Collected data entries
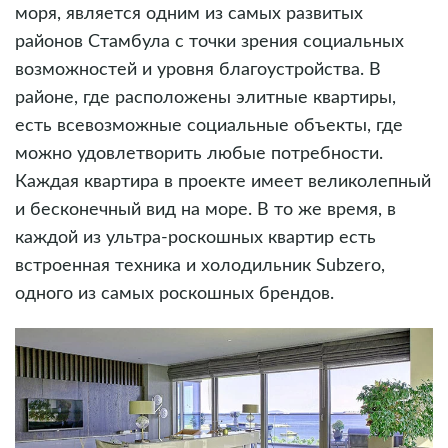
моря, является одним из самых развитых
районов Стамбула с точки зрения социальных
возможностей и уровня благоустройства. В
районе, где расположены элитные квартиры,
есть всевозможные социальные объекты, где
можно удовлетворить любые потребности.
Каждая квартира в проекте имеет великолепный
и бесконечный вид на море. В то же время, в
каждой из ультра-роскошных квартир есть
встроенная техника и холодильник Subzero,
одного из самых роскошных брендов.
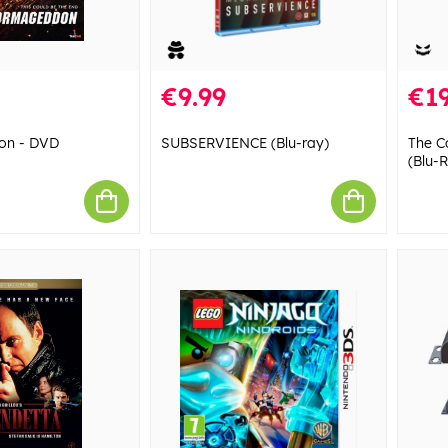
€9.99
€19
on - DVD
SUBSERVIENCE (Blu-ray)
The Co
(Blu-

--

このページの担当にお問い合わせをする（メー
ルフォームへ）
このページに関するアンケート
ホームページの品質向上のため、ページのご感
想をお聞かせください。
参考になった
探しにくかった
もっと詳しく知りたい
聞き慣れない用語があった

## Required work:
Only the number is wanted: how many lines in the entries above include the word "самых"?

## Written response:
2